# THE PROBLEM
Filter the listing below, keeping every line that holds "other".
----- SUPPLIED RECORDS
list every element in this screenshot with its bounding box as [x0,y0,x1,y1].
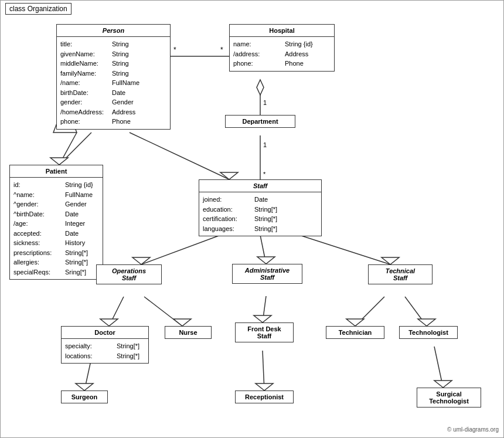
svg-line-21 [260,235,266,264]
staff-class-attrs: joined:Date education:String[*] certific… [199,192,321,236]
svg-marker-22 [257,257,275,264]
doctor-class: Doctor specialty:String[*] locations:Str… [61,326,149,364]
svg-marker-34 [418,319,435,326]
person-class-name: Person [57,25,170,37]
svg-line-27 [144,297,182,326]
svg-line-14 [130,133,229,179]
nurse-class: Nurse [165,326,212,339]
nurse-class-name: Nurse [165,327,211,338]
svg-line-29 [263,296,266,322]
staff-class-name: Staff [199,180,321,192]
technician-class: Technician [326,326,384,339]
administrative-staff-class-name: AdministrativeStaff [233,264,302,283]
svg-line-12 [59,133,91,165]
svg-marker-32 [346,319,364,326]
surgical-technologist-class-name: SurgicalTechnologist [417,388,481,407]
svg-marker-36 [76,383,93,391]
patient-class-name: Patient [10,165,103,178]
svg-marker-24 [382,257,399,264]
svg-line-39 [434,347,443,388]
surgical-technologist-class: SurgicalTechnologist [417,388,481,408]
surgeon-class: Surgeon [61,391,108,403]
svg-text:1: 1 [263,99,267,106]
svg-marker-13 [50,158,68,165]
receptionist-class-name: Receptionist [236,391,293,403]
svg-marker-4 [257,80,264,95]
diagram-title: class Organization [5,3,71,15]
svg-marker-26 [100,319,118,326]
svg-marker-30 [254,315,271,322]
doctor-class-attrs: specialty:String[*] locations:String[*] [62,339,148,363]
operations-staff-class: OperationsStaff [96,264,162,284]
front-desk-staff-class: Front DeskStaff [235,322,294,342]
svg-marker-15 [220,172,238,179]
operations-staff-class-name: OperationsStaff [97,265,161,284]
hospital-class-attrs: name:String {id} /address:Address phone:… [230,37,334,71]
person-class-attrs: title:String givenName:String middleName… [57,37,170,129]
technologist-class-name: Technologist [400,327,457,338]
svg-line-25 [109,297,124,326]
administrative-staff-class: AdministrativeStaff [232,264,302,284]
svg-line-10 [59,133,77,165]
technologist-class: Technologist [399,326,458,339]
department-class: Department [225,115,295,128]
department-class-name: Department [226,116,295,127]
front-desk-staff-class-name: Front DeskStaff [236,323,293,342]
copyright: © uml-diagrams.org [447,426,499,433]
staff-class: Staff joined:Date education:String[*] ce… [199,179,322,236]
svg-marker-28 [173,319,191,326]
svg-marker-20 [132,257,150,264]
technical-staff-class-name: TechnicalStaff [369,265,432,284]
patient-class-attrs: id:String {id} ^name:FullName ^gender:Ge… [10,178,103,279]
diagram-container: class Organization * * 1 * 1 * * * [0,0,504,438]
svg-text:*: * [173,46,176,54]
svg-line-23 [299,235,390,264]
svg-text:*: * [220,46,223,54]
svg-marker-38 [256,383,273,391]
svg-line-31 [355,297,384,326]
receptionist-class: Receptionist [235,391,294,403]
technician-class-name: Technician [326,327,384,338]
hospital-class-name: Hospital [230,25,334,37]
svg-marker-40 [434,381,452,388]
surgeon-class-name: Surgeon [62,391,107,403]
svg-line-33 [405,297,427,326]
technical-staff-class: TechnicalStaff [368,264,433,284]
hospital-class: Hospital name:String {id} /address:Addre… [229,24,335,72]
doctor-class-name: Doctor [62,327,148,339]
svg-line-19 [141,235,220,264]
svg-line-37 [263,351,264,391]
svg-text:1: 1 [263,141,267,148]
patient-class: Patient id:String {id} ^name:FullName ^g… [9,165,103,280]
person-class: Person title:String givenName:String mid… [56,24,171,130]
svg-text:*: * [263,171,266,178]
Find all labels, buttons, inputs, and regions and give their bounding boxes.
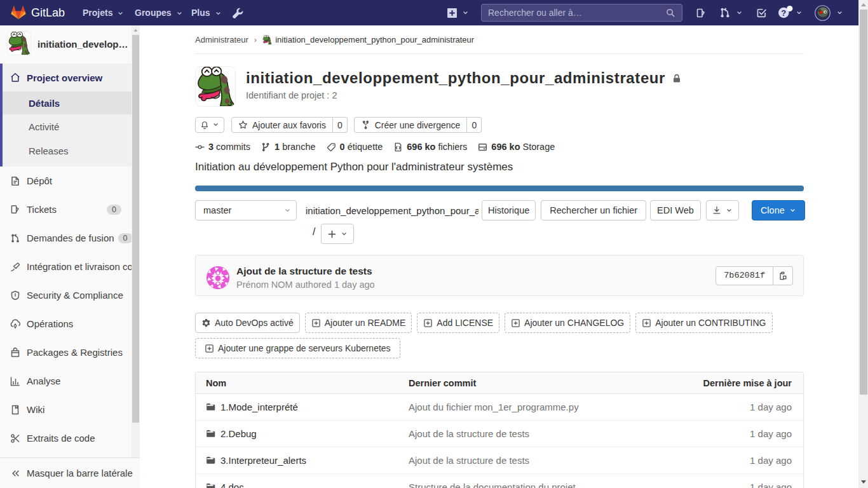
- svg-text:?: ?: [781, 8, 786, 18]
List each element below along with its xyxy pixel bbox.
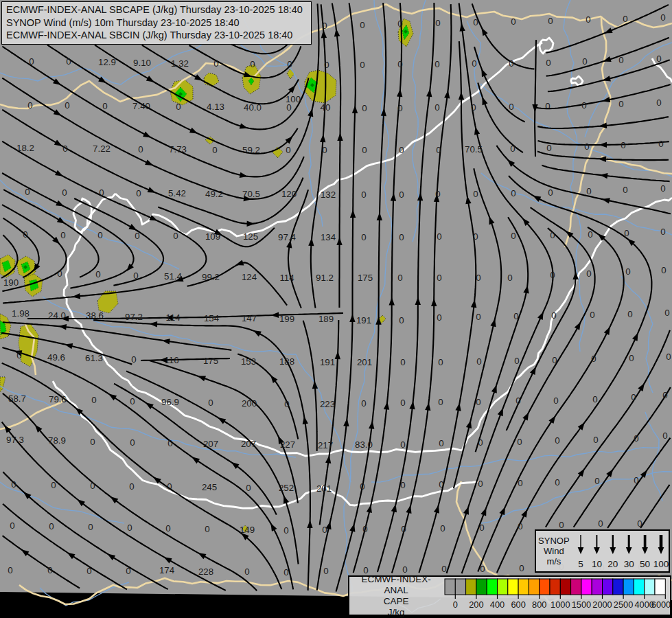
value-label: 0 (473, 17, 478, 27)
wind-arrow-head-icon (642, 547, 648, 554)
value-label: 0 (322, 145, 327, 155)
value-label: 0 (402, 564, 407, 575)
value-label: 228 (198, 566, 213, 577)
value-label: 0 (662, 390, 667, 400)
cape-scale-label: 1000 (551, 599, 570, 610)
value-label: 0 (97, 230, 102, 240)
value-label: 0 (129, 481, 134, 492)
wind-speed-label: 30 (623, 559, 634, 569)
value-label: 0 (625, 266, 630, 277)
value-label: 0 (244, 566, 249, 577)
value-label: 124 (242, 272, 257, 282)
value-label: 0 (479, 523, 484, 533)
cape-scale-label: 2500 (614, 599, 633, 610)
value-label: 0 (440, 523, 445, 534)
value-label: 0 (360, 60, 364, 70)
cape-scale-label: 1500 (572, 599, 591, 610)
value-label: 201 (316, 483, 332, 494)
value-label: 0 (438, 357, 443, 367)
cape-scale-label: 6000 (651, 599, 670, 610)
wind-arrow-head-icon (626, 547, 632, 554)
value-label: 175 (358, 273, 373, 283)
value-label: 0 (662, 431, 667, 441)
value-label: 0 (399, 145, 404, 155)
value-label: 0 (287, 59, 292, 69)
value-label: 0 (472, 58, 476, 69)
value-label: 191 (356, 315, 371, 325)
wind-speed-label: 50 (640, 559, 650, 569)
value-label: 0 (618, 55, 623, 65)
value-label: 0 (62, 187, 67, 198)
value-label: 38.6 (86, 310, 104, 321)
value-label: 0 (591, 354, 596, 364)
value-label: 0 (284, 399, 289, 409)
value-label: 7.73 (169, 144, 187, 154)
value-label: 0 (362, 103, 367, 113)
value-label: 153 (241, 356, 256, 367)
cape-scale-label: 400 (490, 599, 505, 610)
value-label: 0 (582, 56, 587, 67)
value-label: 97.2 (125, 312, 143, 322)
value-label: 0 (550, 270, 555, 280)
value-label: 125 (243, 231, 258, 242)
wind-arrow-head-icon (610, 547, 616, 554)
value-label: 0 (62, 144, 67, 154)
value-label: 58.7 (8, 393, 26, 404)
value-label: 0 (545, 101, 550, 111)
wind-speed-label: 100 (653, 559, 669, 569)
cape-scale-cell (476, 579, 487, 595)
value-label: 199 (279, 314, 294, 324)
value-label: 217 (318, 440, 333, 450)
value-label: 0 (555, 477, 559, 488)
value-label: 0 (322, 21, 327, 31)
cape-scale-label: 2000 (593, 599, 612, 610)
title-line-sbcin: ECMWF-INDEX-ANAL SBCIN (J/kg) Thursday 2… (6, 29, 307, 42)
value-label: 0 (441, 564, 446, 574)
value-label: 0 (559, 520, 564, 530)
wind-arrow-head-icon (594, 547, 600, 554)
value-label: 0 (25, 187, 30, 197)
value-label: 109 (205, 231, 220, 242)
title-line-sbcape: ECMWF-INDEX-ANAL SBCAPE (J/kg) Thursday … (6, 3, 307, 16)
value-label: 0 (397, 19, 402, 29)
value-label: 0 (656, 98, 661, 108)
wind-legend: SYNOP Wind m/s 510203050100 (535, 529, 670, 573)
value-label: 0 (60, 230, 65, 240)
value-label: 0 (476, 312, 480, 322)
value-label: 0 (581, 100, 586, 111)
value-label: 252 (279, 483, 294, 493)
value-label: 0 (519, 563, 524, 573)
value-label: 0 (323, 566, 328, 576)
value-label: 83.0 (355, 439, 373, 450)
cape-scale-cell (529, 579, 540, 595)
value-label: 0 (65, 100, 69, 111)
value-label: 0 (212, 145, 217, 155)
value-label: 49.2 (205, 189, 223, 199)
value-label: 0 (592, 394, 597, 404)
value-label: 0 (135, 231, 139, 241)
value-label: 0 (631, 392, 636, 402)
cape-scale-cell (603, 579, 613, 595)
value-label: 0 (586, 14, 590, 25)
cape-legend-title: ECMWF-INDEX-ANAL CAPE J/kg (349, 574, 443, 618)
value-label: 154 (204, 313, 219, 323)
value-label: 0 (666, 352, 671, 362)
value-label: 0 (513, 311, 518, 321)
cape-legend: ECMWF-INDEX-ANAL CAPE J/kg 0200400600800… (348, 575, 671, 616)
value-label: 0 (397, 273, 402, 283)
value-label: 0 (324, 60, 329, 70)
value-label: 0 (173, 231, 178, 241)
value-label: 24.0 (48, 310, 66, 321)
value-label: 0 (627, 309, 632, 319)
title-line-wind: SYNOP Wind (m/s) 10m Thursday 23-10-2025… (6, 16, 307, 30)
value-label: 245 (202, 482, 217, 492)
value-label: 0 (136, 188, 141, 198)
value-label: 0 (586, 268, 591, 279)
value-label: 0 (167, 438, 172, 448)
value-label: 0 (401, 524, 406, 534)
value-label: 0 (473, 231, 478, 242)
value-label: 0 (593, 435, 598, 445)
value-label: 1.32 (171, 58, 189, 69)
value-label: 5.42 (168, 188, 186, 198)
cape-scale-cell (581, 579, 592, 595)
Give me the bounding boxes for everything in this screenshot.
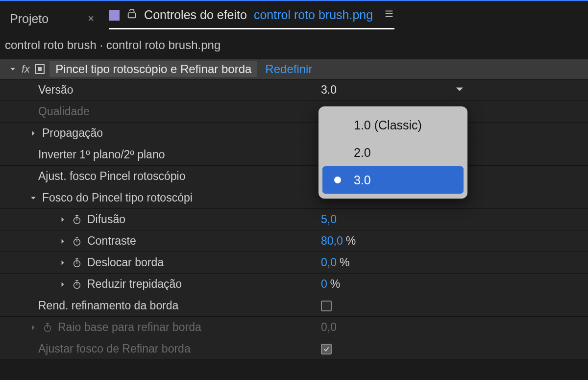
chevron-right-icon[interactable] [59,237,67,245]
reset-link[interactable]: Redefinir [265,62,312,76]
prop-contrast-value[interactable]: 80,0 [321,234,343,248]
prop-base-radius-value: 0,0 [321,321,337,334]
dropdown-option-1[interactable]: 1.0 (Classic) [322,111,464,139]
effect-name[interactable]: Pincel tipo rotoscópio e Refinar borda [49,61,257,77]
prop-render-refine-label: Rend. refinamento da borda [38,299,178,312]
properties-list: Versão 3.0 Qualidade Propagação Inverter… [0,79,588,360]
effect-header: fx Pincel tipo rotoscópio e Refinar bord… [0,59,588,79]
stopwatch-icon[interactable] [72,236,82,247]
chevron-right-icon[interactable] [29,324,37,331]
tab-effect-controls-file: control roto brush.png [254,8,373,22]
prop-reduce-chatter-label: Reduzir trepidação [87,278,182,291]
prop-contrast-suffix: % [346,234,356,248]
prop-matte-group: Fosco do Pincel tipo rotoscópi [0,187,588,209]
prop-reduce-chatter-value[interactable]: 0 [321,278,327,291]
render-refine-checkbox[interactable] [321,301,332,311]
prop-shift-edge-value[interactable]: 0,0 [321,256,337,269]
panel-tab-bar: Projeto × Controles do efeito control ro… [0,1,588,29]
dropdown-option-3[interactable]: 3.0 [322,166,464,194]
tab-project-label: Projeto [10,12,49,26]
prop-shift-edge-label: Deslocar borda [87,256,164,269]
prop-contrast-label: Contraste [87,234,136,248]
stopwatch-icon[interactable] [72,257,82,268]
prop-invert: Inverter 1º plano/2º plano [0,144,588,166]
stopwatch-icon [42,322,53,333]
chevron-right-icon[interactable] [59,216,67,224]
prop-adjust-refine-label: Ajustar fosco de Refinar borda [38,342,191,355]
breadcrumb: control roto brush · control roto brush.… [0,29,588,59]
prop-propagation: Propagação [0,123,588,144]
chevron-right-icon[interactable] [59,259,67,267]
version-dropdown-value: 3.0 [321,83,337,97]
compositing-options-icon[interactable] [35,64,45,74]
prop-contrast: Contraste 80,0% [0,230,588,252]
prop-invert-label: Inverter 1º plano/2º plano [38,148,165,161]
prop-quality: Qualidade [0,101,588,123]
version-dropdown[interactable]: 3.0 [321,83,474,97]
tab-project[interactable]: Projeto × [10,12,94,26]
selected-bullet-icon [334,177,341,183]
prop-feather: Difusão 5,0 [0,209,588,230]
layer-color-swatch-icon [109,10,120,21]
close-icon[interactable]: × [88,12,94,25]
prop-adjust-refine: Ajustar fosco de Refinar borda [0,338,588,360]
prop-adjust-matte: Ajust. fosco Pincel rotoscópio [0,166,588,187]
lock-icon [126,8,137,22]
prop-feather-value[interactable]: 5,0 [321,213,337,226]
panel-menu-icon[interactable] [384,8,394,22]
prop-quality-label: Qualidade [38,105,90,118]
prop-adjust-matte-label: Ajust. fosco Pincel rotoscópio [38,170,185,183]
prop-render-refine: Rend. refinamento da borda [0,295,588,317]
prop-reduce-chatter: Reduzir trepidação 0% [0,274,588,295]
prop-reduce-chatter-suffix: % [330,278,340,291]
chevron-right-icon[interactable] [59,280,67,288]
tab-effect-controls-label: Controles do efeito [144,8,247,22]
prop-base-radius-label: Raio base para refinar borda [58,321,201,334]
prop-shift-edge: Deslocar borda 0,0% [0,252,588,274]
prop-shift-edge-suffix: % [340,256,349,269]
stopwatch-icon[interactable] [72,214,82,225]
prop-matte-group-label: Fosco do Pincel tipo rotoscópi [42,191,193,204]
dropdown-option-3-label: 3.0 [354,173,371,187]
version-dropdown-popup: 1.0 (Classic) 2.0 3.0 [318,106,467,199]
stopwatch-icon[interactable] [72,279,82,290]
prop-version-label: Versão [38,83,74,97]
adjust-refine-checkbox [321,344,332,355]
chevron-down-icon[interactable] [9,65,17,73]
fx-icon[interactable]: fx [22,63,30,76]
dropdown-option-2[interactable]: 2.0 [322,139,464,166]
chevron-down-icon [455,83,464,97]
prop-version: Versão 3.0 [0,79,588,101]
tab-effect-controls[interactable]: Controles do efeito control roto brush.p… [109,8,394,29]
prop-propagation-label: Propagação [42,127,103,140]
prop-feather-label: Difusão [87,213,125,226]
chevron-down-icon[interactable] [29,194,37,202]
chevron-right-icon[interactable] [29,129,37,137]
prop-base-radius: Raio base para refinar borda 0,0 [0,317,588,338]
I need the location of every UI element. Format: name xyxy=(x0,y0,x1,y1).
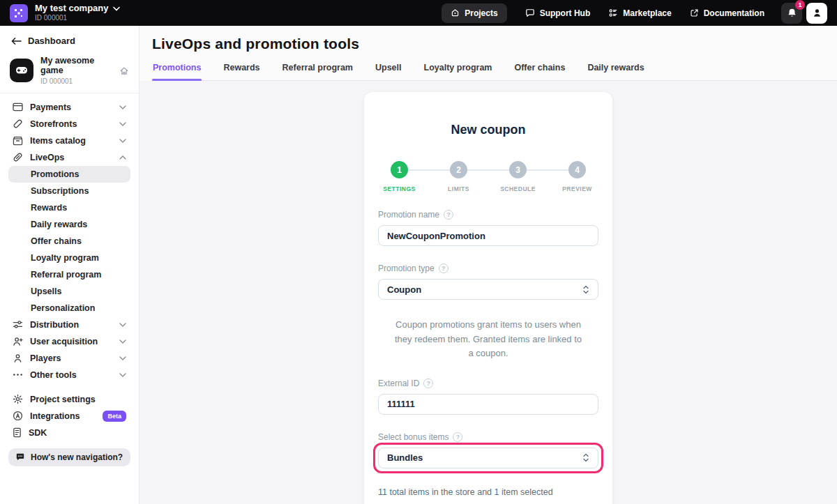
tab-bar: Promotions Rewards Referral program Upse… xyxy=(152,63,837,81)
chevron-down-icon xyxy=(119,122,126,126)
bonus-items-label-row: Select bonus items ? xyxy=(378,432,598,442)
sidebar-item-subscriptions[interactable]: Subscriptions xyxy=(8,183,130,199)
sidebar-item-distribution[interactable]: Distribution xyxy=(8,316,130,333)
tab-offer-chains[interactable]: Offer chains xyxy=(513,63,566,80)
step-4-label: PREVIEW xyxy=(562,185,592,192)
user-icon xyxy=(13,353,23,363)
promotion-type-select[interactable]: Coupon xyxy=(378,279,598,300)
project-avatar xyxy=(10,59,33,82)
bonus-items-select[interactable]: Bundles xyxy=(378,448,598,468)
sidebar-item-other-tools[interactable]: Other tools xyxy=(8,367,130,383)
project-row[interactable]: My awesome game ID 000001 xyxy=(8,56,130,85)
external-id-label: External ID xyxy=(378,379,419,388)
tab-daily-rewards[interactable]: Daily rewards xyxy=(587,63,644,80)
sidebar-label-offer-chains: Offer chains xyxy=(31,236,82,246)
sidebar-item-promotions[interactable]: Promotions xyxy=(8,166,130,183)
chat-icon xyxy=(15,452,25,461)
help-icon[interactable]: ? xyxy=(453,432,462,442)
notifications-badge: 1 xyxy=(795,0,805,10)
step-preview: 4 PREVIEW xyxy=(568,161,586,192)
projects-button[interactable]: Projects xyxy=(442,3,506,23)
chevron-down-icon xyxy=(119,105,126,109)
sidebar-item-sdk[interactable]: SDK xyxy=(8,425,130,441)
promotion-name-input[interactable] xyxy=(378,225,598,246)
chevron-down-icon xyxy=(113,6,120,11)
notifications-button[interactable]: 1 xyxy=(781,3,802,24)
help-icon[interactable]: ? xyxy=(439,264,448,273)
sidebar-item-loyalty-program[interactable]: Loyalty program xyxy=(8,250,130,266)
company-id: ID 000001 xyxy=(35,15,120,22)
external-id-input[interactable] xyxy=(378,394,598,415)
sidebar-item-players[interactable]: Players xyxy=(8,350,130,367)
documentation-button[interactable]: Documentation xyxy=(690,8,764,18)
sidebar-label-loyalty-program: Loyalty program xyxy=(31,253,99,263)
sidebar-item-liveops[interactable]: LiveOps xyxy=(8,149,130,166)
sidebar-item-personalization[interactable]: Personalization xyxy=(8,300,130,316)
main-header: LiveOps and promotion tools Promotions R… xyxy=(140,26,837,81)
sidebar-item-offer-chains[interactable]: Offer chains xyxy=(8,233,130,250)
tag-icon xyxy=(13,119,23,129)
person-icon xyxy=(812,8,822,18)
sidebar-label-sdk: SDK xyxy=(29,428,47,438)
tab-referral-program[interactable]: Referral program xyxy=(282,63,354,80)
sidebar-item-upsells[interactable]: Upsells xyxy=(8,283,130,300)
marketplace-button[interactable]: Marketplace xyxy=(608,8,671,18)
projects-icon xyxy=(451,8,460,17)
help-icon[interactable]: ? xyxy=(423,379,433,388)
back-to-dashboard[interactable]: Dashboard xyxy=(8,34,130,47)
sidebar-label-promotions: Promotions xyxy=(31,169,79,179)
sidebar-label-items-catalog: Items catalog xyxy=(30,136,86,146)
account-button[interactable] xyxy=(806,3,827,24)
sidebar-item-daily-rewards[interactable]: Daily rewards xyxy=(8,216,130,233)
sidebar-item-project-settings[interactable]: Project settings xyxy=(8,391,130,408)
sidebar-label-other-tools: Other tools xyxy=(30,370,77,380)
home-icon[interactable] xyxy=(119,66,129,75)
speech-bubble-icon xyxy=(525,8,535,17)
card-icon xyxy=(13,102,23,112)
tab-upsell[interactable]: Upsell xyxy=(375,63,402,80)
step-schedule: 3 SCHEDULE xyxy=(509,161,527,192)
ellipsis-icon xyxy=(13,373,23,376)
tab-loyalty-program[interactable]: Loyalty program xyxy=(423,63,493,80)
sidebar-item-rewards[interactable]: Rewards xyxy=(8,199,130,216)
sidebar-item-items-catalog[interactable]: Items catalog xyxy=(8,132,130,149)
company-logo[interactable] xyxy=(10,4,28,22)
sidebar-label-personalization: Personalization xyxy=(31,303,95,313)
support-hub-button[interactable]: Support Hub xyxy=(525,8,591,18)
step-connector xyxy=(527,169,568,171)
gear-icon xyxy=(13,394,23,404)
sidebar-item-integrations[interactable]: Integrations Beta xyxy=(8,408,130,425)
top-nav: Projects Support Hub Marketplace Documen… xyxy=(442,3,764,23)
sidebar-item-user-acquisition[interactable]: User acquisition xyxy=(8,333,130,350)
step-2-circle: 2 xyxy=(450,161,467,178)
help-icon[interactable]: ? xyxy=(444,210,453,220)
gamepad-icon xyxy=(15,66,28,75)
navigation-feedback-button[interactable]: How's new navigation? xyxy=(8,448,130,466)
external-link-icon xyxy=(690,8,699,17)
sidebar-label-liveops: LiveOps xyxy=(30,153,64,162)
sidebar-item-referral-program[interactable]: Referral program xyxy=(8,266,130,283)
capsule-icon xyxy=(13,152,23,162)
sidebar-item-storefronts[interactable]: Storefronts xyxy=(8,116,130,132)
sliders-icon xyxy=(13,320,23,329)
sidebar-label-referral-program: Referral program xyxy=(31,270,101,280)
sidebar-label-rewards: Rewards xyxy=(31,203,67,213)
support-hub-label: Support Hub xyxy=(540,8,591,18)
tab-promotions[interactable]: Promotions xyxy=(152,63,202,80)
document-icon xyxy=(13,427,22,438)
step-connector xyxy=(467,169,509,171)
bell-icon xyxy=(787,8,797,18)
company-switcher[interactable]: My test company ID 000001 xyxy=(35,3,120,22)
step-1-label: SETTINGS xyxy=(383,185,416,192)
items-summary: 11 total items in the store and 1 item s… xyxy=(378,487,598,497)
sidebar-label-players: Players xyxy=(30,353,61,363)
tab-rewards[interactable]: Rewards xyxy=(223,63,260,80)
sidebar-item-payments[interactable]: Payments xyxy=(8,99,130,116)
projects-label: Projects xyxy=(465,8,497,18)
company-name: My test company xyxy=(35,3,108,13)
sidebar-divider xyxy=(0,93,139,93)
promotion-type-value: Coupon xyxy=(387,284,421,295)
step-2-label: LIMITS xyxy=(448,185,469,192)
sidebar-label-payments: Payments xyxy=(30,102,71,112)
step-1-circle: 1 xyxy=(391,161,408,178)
----------
# TASK OUTPUT
sidebar-item-other-tools[interactable]: Other tools xyxy=(8,367,130,383)
sidebar-label-other-tools: Other tools xyxy=(30,370,77,380)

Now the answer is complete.